Dust billowed. Stone settled. Silence held its breath.

Mr. Oceayne stood in the gap he'd made in the wall. His coat was shredded at the shoulder. Blood traced a line from his hairline to his jaw. His ribs — three of them — pulsed with a pain he hadn't felt in half a decade. He looked at Rowan through the dust.

And laughed.

Not short. Not controlled. A real laugh — deep, rough, torn from somewhere genuine. The laugh of a man who had forgotten what a real fight felt like and had just been violently reminded.

"You absolute brat," he said. He wiped the blood from his jaw with the back of his hand and flicked it away. "You can't even control the ability and you're pushing me this far?"
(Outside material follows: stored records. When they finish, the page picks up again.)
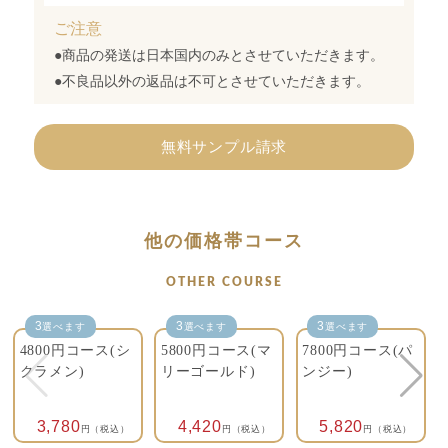
ご注意
●商品の発送は日本国内のみとさせていただきます。
●不良品以外の返品は不可とさせていただきます。
無料サンプル請求
他の価格帯コース
OTHER COURSE
3
3
3
選べます
選べます
選べます
4800円コース(シ
5800円コース(マ
7800円コース(パ
クラメン)
リーゴールド)
ンジー)
3,780
4,420
5,820
円（税込）
円（税込）
円（税込）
Rowan stood in the crater. Breathing like every inhale cost him something he wouldn't get back. The green light flickered along his arms — weakening, fading, running out of whatever fuel it ran on. His body was a map of damage — some healed, some healing, some beyond what the ability could reach. Blood ran from his nose. His left eye was swelling shut.

But his right eye — the one that still worked — burned purple. And it was locked on Mr. Oceayne like a blade aimed at a throat.

"Come back here," Rowan said, "and find out."